Like lots of people here, I only learned about FBAR this year and now I want to regularize my situation. I don't know how I missed it looking at all the posts about it. Anyway!

In order to sleep well at night, I am gonna go with the streamined procedures (interests not reported).

A little bit of background. I am a french citizen living in the US since september 2012. I came on a J1 visa and I am currently on a H1B visa.
As a researcher and thanks to the treaty between France and the US, I only became resident for taxes purposes around October 2014.
And so I was non resident for the other part of the year. For 2014, I had to do a dual status return, 1040-NR and 1040.
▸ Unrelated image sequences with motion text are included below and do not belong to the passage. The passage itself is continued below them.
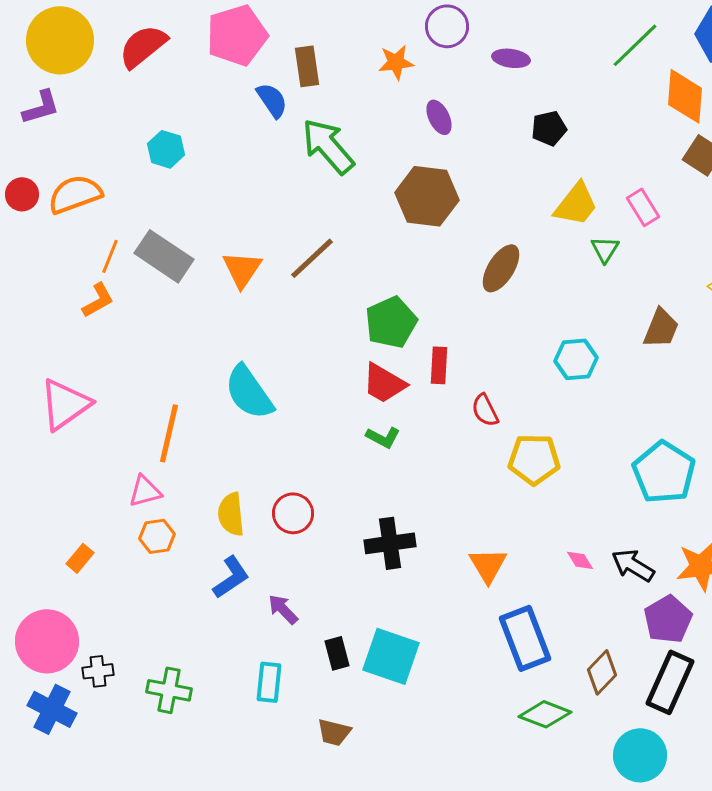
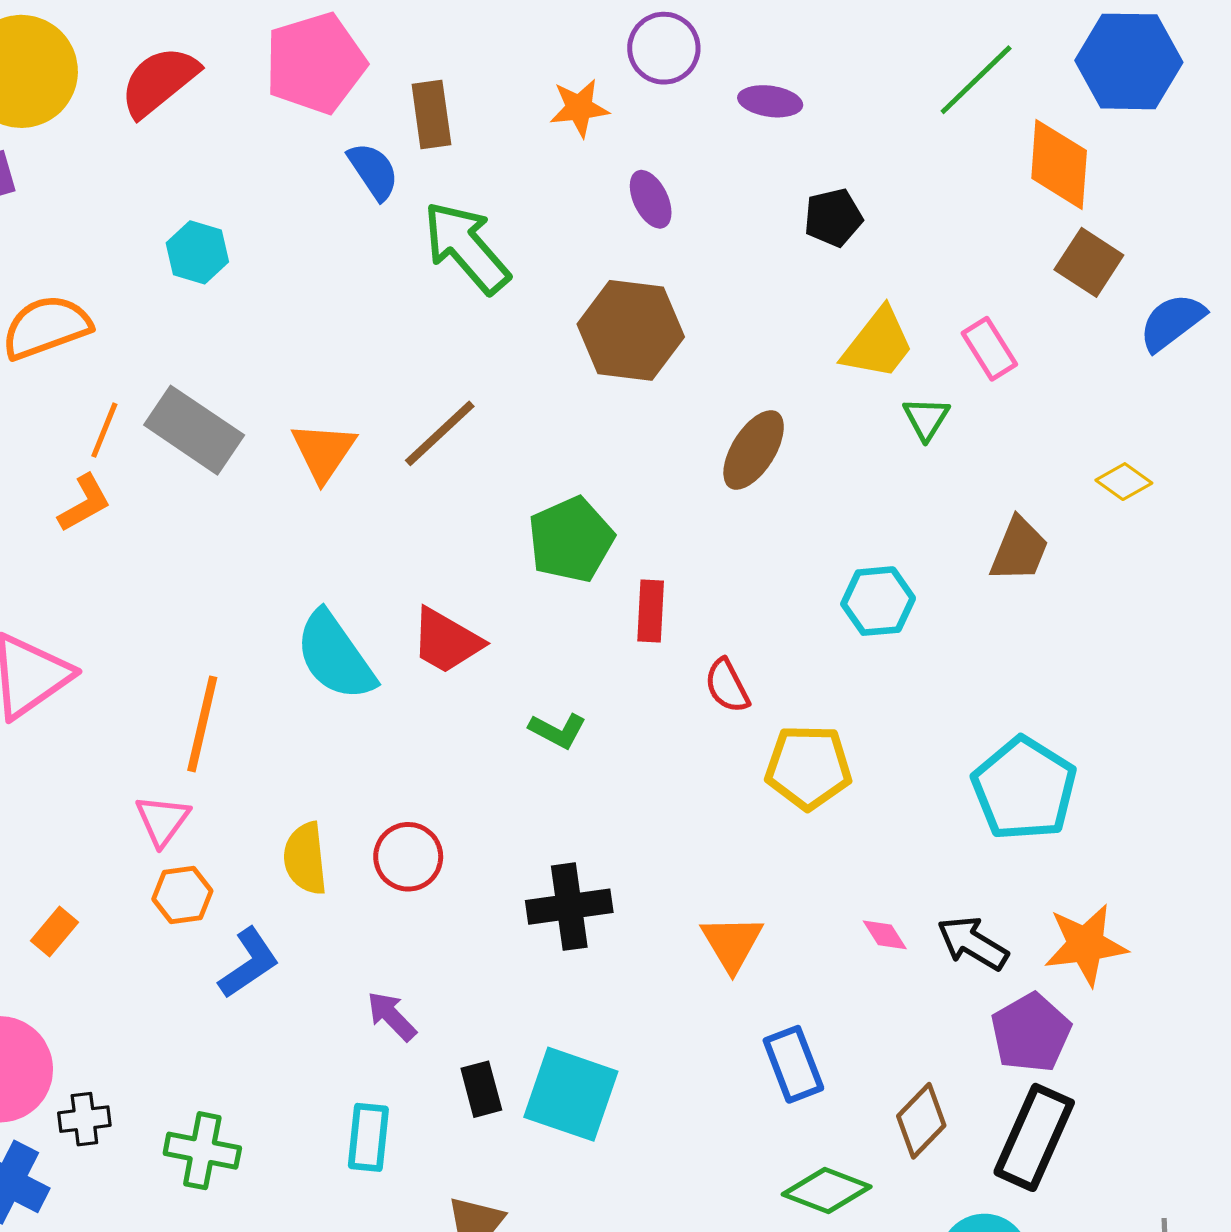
red trapezoid: (384, 383) -> (446, 641), moved
pink triangle: (145, 491) -> (162, 820), turned -39
blue L-shape: (231, 577) -> (249, 963), moved
blue rectangle: (525, 638) -> (793, 1064), size x0.7

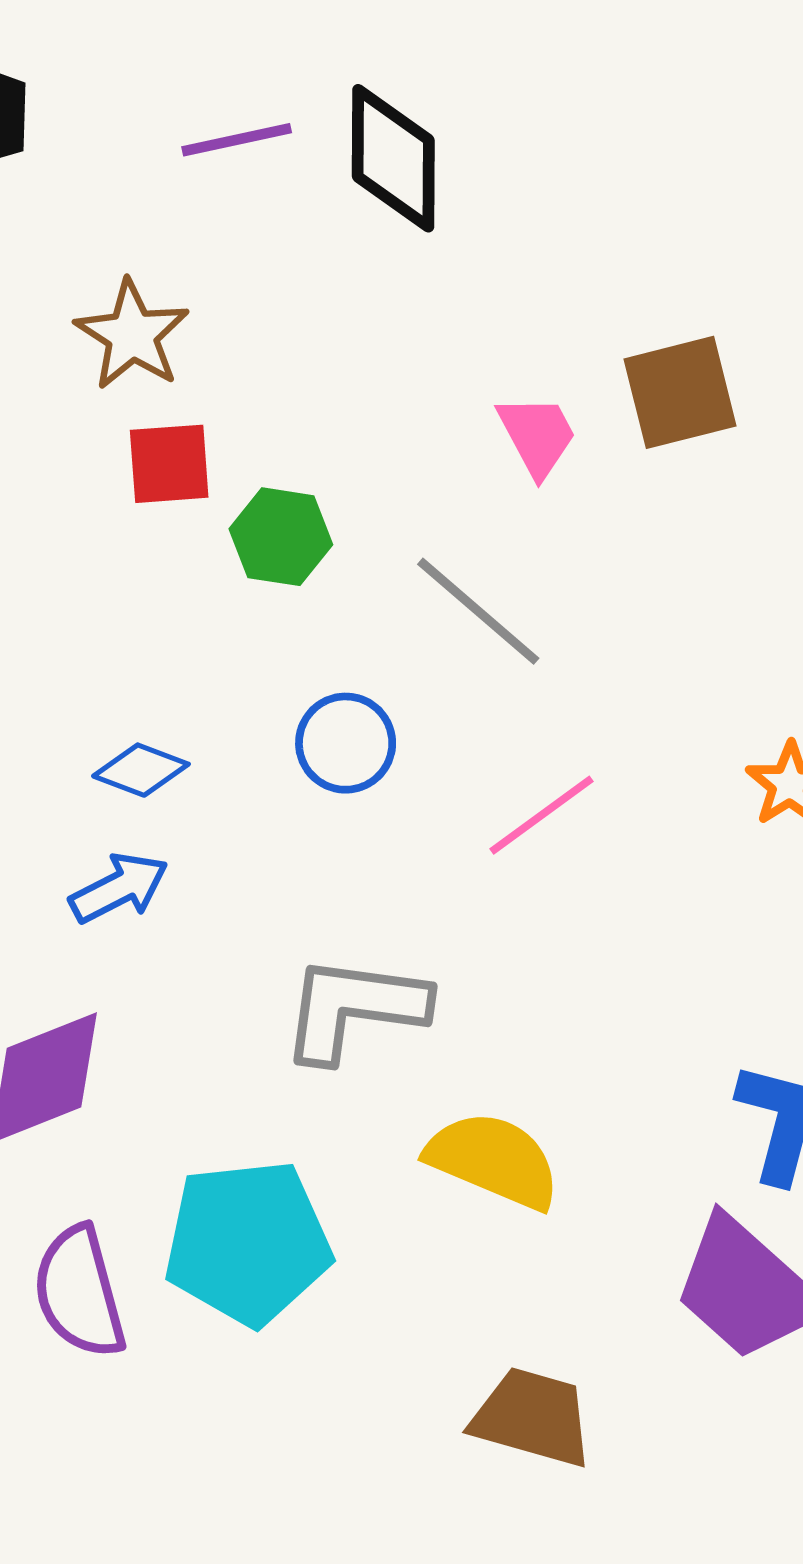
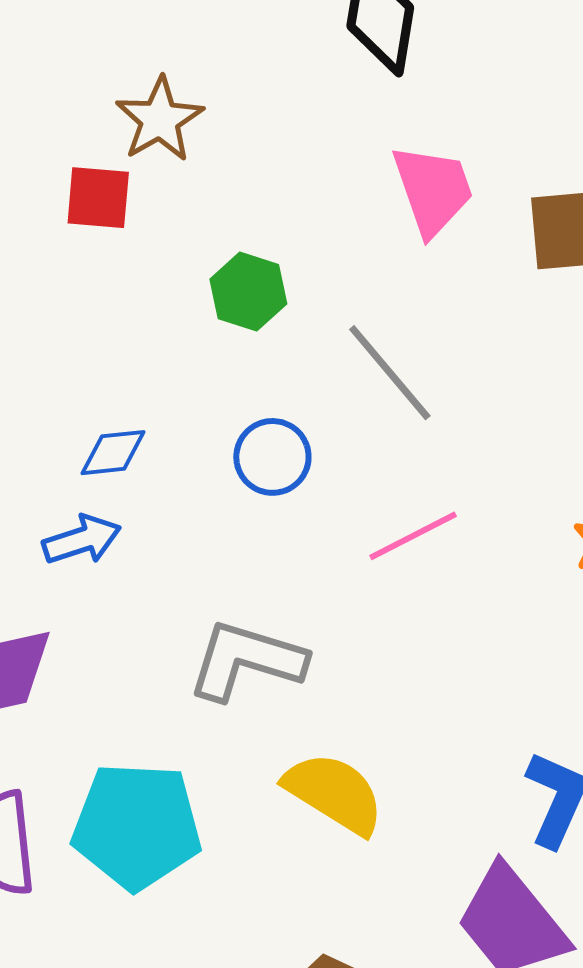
pink trapezoid: (537, 435) -> (433, 190), moved, size x1.4
red square: (169, 464) -> (98, 198), moved
blue diamond: (141, 770) -> (113, 453), turned -36

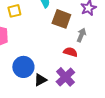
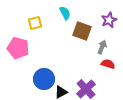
red semicircle: (70, 52) -> (108, 64), moved

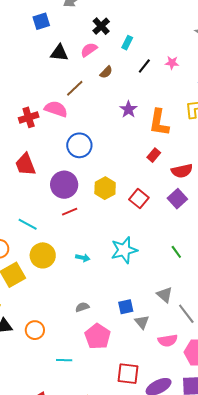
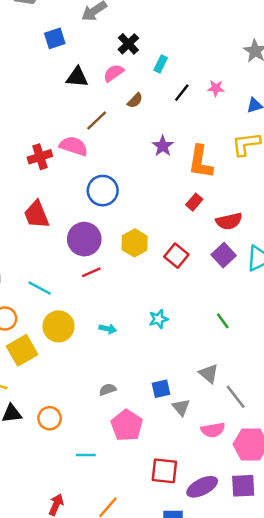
cyan star: (124, 250) -> (159, 319), size x0.6

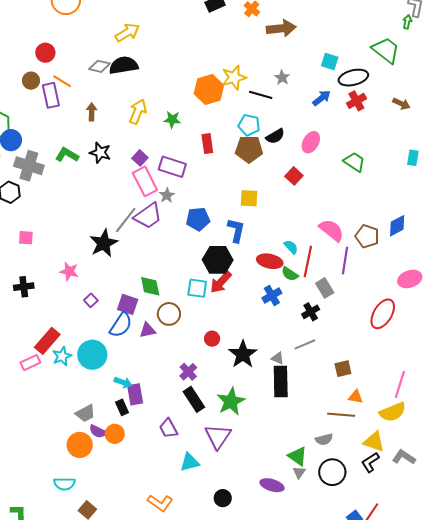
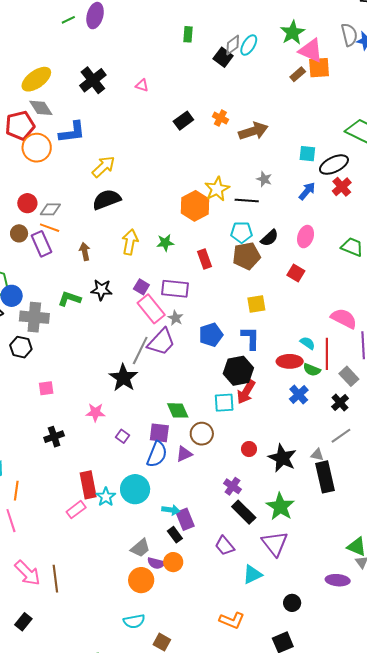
gray diamond: (99, 66) -> (50, 209), moved
red rectangle: (47, 341) -> (88, 485), turned -40

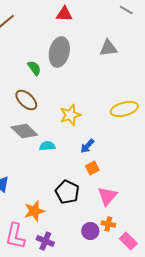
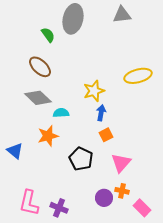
yellow star: (70, 115) -> (94, 91), moved
blue arrow: (87, 146) -> (101, 113), turned 147
orange star: (34, 211) -> (48, 136), moved

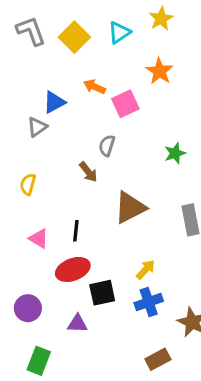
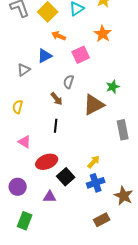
orange arrow: (94, 87) -> (59, 36), moved
blue triangle: (54, 102) -> (45, 56), moved
brown triangle: (130, 208) -> (94, 105), moved
black line: (76, 231) -> (56, 126), moved
black square: (102, 293) -> (66, 177), turned -30

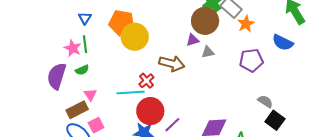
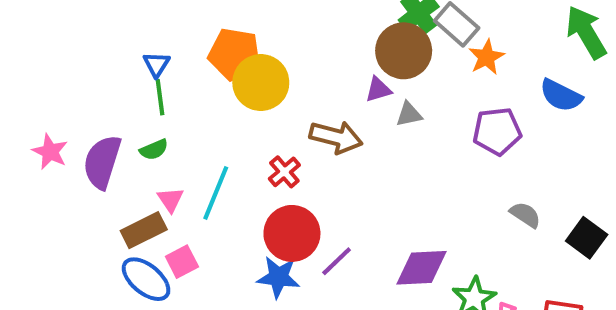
blue triangle: (85, 18) -> (156, 64), moved
pink star: (73, 48) -> (50, 152), moved
cyan line: (131, 93) -> (216, 193), moved, turned -64
black square: (275, 120) -> (587, 238), moved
I am amending my last 3 tax returns (2014 to 2016) because I did not report interest from saving accounts from France (tax free accounts, excempt from FATCA etc, etc).
I watch a webinar on the IRS website and I have a question regarding which streamlined procedures I should go with, which would make a big difference in paying the penalty or not I believe :>

- Quote from the IRS website, for the offshore procedures - 
"Non-residency requirement applicable to individuals who are not U.S. citizens or lawful permanent residents: Individuals who are not U.S. citizens or lawful permanent residents, or estates of individuals who were not U.S. citizens or lawful permanent residents, meet the applicable non-residency requirement if,* in any one or more of the last three years* for which the U.S. tax return due date (or properly applied for extended due date) has passed, the individual did not meet the substantial presence test of IRC section 7701(b)(3)."

So I was there during 2014 but considered as non resident for tax purposes during most of the year. My question is should I go with Offshore or Domestic procedures.

Also, because I started to pay taxes here in late 2014, should I only file FBAR for thoses years (2014-106) or should I file since my first salary? First year here was an exchange so I was still paid and taxed in France.

If anyone has any advice, that would be great. Thank you.


----------